• Try it:
In the data below, the answer is the run of lines from the line containing "Werken bij / Vacatures" through the line containing "Evenementendesk", both included; print it exactly and nothing else.
[[ Data records open ]]
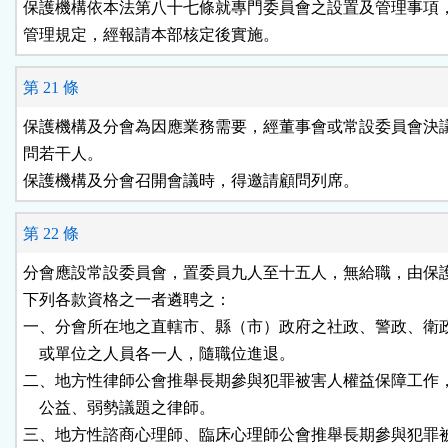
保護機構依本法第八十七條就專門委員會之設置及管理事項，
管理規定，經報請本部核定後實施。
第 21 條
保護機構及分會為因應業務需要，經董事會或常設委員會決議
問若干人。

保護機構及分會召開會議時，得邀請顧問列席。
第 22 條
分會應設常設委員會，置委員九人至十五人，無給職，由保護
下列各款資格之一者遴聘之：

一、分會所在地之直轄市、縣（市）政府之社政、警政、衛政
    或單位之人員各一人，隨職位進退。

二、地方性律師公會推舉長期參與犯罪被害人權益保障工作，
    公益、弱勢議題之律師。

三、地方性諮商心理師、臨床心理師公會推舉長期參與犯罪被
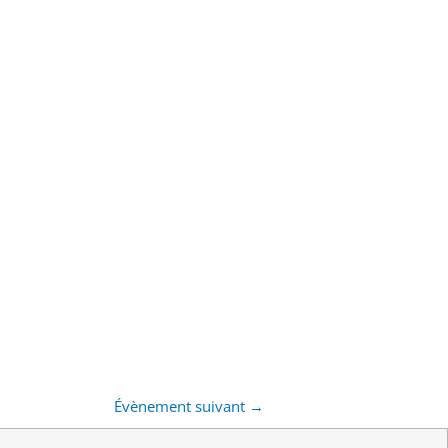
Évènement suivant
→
[[ Data records closed ]]
[[ Data records open ]]
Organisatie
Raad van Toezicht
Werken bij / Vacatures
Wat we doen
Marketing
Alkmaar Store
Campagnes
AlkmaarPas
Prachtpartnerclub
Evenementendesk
[[ Data records closed ]]
• Response area:
Werken bij / Vacatures
Wat we doen
Marketing
Alkmaar Store
Campagnes
AlkmaarPas
Prachtpartnerclub
Evenementendesk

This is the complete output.